* **WORK TASK**
Type out the listing below exactly. Pictures stay out of it.

* **RECORDS FOR THE EXERCISE**
****************************************

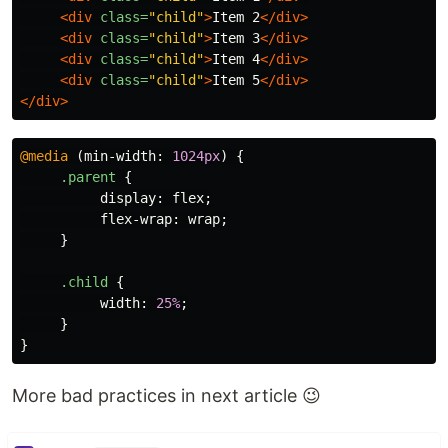
<div
class=
"child"
>
Item 2
</div>
<div
class=
"child"
>
Item 3
</div>
<div
class=
"child"
>
Item 4
</div>
<div
class=
"child"
>
Item 5
</div>
</div>
@media
(
min-width
:
1024px
)
{
.parent
{
display
:
flex
;
flex-wrap
:
wrap
;
}
.child
{
width
:
25%
;
}
}
More bad practices in next article 😉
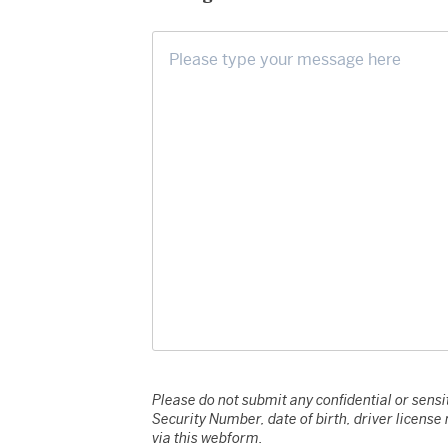
Please do not submit any confidential or sensit
Security Number, date of birth, driver licens
via this webform.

****************************************

* **TASK RESULT**
<div
class=
"child"
>
Item 2
</div>
<div
class=
"child"
>
Item 3
</div>
<div
class=
"child"
>
Item 4
</div>
<div
class=
"child"
>
Item 5
</div>
</div>
@media
(
min-width
:
1024px
)
{
.parent
{
display
:
flex
;
flex-wrap
:
wrap
;
}
.child
{
width
:
25%
;
}
}
More bad practices in next article 😉
Please do not submit any confidential or sensit
Security Number, date of birth, driver licens
via this webform.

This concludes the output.